Which of the following points belong to the solution of the set of the inequalities 𝑥 is greater than negative two, 𝑦 is less than four, 𝑥 plus 𝑦 is less than or equal to negative one? (A) one, one, (B) negative one, negative one, (C) negative two, one, or (D) negative two, negative four.

We’ve been given three different inequalities, and a point that belongs to the solution set of these three inequalities will make all three of these inequalities true. One way to solve this would be to simultaneously graph all three inequalities on a coordinate grid. First, we sketch a coordinate grid. And then we want to graph the inequality 𝑥 is greater than negative two. Because 𝑥 is greater than negative two but not equal to negative two, we’ll need to use a dotted line instead of a solid line. This vertical line is running all the places where 𝑥 would be equal to negative two. Since we’re only interested in the places where 𝑥 is greater than negative two, we’re going to eliminate everything to the left of this line. The values for 𝑥 is greater than negative two will all be to the right of this line.

And now moving to 𝑦 is less than four. Because 𝑦 is not equal to four, it’s only less than four, again we’ll use a dotted line and not a solid one. Here is our horizontal line that indicates 𝑦 being four.
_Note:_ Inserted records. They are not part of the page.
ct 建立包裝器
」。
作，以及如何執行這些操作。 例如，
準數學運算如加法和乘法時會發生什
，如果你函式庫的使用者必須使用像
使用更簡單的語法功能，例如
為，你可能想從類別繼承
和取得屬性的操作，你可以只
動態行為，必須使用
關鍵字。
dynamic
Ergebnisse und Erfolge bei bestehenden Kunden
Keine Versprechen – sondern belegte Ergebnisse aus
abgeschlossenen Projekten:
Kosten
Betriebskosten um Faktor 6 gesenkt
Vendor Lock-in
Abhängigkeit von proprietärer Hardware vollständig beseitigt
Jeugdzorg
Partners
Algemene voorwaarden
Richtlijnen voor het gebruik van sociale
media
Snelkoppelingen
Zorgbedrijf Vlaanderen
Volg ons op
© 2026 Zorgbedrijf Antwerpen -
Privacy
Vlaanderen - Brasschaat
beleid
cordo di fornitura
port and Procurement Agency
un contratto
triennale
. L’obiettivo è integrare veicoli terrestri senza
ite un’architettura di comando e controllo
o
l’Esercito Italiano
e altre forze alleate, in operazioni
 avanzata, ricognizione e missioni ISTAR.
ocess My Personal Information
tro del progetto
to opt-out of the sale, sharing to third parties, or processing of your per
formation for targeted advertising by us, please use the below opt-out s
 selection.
We want to eliminate all of the places where 𝑦 is greater than four. Our solution will not be above this pink line.

Now that we’ve graphed both 𝑥 is greater than negative two and 𝑦 is less than four, we know that both of these things have to be true. And therefore, our solution is going to be somewhere on the right side of the yellow line and below the pink line. However, we have one additional inequality to graph. In order to graph this, we want to rewrite it so the 𝑦-value is by itself. We can do that by subtracting 𝑥 from both sides of this inequality, which gives us 𝑦 is less than or equal to negative 𝑥 minus one.
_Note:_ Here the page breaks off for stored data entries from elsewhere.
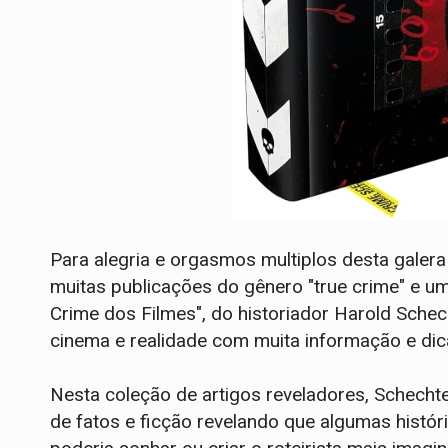
Para alegria e orgasmos multiplos desta galera
muitas publicações do gênero "true crime" e u
Crime dos Filmes", do historiador Harold Schec
cinema e realidade com muita informação e dic
Nesta coleção de artigos reveladores, Schechte
de fatos e ficção revelando que algumas histór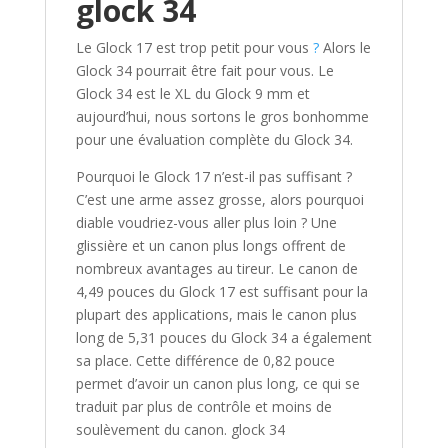
glock 34
Le Glock 17 est trop petit pour vous
?
Alors le
Glock 34 pourrait être fait pour vous. Le
Glock 34 est le XL du Glock 9 mm et
aujourd’hui, nous sortons le gros bonhomme
pour une évaluation complète du Glock 34.
Pourquoi le Glock 17 n’est-il pas suffisant ?
C’est une arme assez grosse, alors pourquoi
diable voudriez-vous aller plus loin ? Une
glissière et un canon plus longs offrent de
nombreux avantages au tireur. Le canon de
4,49 pouces du Glock 17 est suffisant pour la
plupart des applications, mais le canon plus
long de 5,31 pouces du Glock 34 a également
sa place. Cette différence de 0,82 pouce
permet d’avoir un canon plus long, ce qui se
traduit par plus de contrôle et moins de
soulèvement du canon. glock 34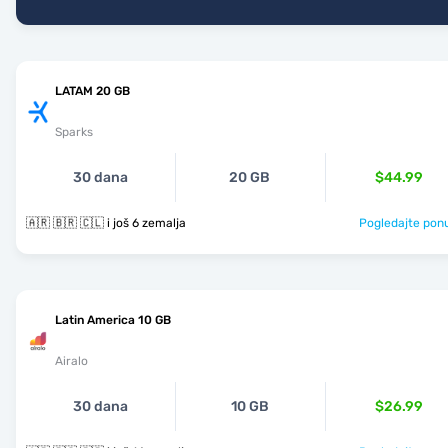
LATAM 20 GB
Sparks
30 dana
20 GB
$44.99
🇦🇷 🇧🇷 🇨🇱 i još 6 zemalja
Pogledajte pon
Latin America 10 GB
Airalo
30 dana
10 GB
$26.99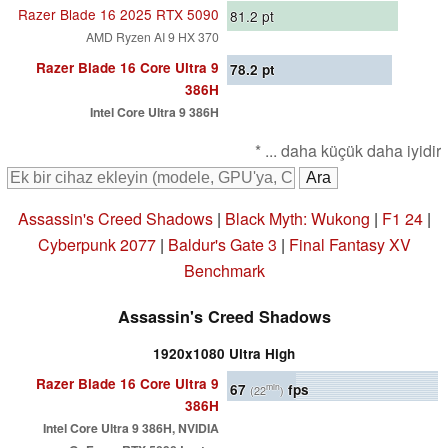
Razer Blade 16 2025 RTX 5090
81.2
pt
AMD Ryzen AI 9 HX 370
Razer Blade 16 Core Ultra 9
78.2
pt
386H
Intel Core Ultra 9 386H
* ... daha küçük daha iyidir
Assassin's Creed Shadows
|
Black Myth: Wukong
|
F1 24
|
Cyberpunk 2077
|
Baldur's Gate 3
|
Final Fantasy XV
Benchmark
Assassin's Creed Shadows
1920x1080 Ultra High
Razer Blade 16 Core Ultra 9
67
fps
min
(22
)
386H
Intel Core Ultra 9 386H, NVIDIA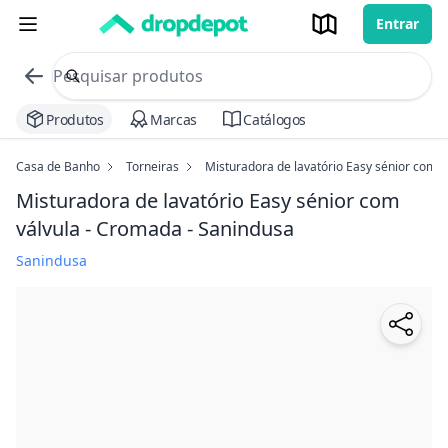
Entrar
commerce search no header
Procurar
Produtos
Marcas
Catálogos
Casa de Banho
Torneiras
Misturadora de lavatório Easy sénior com v
Misturadora de lavatório Easy sénior com
válvula - Cromada - Sanindusa
Sanindusa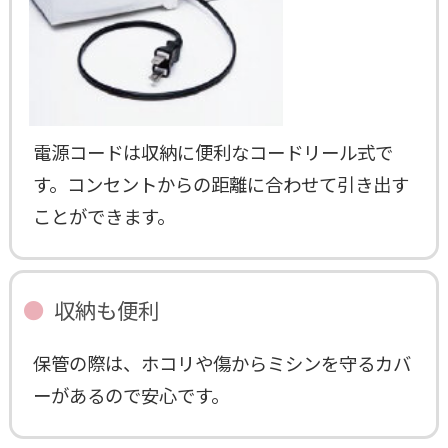
電源コードは収納に便利なコードリール式で
す。コンセントからの距離に合わせて引き出す
ことができます。
収納も便利
保管の際は、ホコリや傷からミシンを守るカバ
ーがあるので安心です。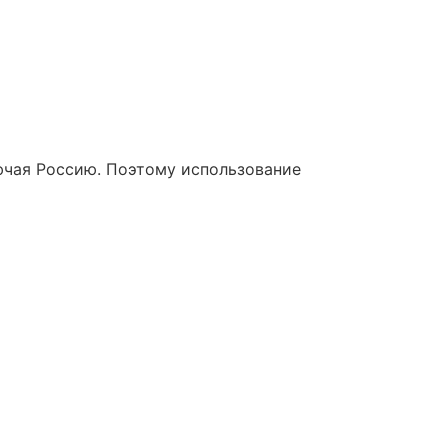
лючая Россию. Поэтому использование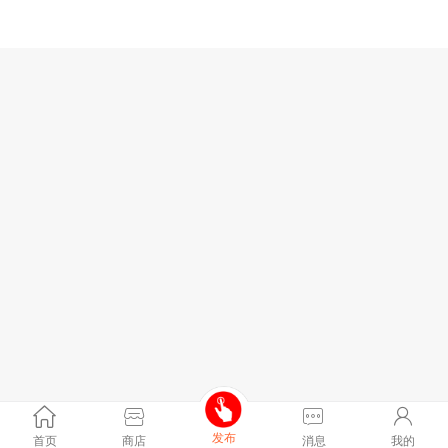
发布
首页
商店
消息
我的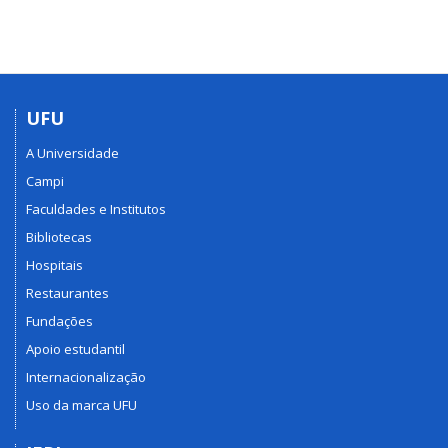
UFU
A Universidade
Campi
Faculdades e Institutos
Bibliotecas
Hospitais
Restaurantes
Fundações
Apoio estudantil
Internacionalização
Uso da marca UFU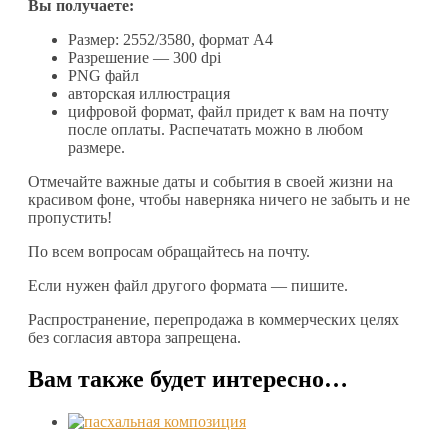
Вы получаете:
Размер: 2552/3580, формат А4
Разрешение — 300 dpi
PNG файл
авторская иллюстрация
цифровой формат, файл придет к вам на почту
после оплаты. Распечатать можно в любом
размере.
Отмечайте важные даты и события в своей жизни на
красивом фоне, чтобы наверняка ничего не забыть и не
пропустить!
По всем вопросам обращайтесь на почту.
Если нужен файл другого формата — пишите.
Распространение, перепродажа в коммерческих целях
без согласия автора запрещена.
Вам также будет интересно…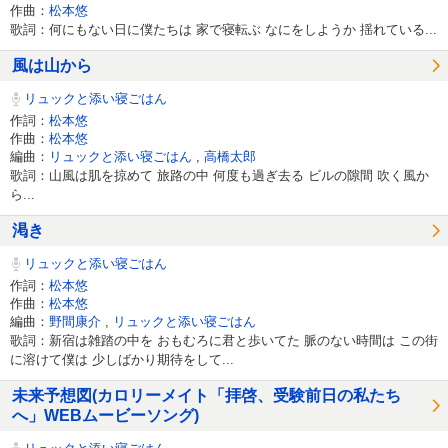
作曲：
松本悠
歌詞：何にもない日に僕たちは 家で寝転ぶ なにをしようか 揺れている...
風は山から
リュックと添い寝ごはん
作詞：
松本悠
作曲：
松本悠
編曲：
リュックと添い寝ごはん
,
高橋太郎
歌詞：山風は肌を掠めて 旅路の中 何度も過ぎ去る ビルの隙間 吹く風か
ら...
渇き
リュックと添い寝ごはん
作詞：
松本悠
作曲：
松本悠
編曲：
野間康介
,
リュックと添い寝ごはん
歌詞：新宿は雑踏の中を おもむろに君と歩いてた 脈のない時間は この街
に溶けて僕は 少しばかり期待をして...
未来予想図(カロリーメイト「拝啓、受験前日の私たち
へ」WEBムービーソング)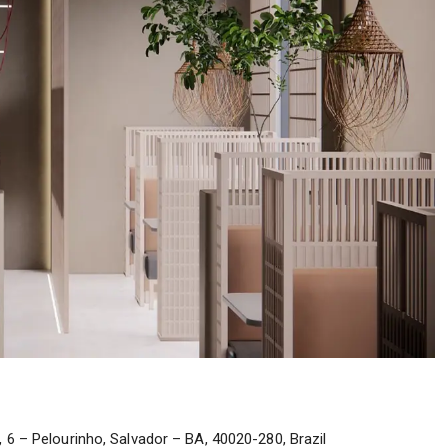
6 – Pelourinho, Salvador – BA, 40020-280, Brazil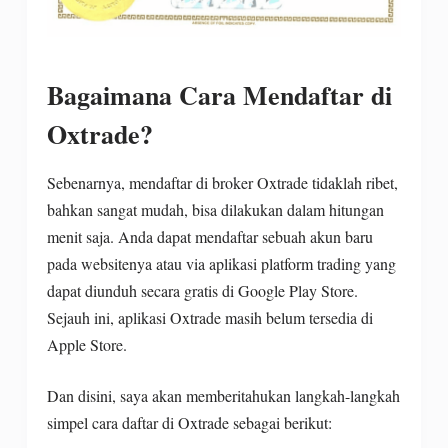
Bagaimana Cara Mendaftar di
Oxtrade?
Sebenarnya, mendaftar di broker Oxtrade tidaklah ribet,
bahkan sangat mudah, bisa dilakukan dalam hitungan
menit saja. Anda dapat mendaftar sebuah akun baru
pada websitenya atau via aplikasi platform trading yang
dapat diunduh secara gratis di Google Play Store.
Sejauh ini, aplikasi Oxtrade masih belum tersedia di
Apple Store.
Dan disini, saya akan memberitahukan langkah-langkah
simpel cara daftar di Oxtrade sebagai berikut:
Notice for this inequality, we do have less than or equal to, which means we’ll be dealing with a solid line. This value has a point at negative one, zero and a slope of negative one. This is what the solid line would look like. The 𝑦-value needs to be less than or equal to this line, and that means we want to exclude any value that falls above this line. We’re only interested in the parts below. Any values above this green line are excluded, and that means the area where our solution can fall will be here. If we try to graph one, one, it’s above our green line, and therefore (A) is not possible.
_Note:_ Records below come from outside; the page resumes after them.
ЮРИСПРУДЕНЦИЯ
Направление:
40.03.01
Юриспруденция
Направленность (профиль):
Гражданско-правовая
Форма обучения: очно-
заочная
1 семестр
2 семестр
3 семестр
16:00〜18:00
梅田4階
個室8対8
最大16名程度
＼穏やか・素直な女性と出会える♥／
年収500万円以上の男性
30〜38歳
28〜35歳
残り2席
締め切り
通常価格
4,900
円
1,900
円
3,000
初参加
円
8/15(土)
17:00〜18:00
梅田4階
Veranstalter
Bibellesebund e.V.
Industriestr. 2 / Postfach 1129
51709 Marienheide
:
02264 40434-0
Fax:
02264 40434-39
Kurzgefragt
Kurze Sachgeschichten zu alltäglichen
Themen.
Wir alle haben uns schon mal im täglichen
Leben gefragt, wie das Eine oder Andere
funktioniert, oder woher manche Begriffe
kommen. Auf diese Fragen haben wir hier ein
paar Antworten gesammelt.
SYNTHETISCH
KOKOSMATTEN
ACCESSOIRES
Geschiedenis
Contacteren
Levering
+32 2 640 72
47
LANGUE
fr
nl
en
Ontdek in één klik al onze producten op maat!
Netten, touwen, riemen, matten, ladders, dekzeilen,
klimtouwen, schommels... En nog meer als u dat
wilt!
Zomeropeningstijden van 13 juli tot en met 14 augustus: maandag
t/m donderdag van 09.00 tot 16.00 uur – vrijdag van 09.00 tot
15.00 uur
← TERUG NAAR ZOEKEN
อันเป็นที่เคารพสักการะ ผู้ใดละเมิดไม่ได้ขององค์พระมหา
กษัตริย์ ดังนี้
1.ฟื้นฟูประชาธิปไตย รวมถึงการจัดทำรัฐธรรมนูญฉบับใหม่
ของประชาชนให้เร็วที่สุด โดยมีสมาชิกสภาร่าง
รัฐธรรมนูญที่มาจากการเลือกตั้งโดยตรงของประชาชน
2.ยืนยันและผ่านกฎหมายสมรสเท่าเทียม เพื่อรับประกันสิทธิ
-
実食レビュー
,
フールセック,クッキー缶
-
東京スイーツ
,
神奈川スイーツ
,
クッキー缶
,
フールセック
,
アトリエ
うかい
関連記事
If we graph negative one, negative one, it does fall within our solution set, so we’ll check that off for option (B). We should be careful with the point negative two, one because it does fall on the green line. However, it also falls on the yellow dotted line. 𝑥 must be greater than negative two. It cannot be equal to negative two. And because of this, both option (C) and option (D) have to be eliminated. On our graph, only the point negative one, negative one falls in the solution set of these three inequalities. What we’ve just shown is a graphical method for solving.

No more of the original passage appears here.